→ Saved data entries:
____
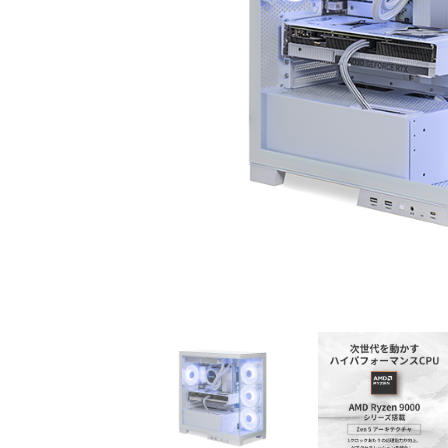
初心者の方、「どのPCを選
360mm
べばいいかわからない」そ
OLEDを
んな方にこそ選んでほし
ドモデル
い、エントリーモデルで
能を兼ね
す。
が、至高
す。
商品詳細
____
Transcribe the records above exactly, omitting every picture they contain.

初心者の方、「どのPCを選
360mm
べばいいかわからない」そ
OLEDを
んな方にこそ選んでほし
ドモデル
い、エントリーモデルで
能を兼ね
す。
が、至高
す。
商品詳細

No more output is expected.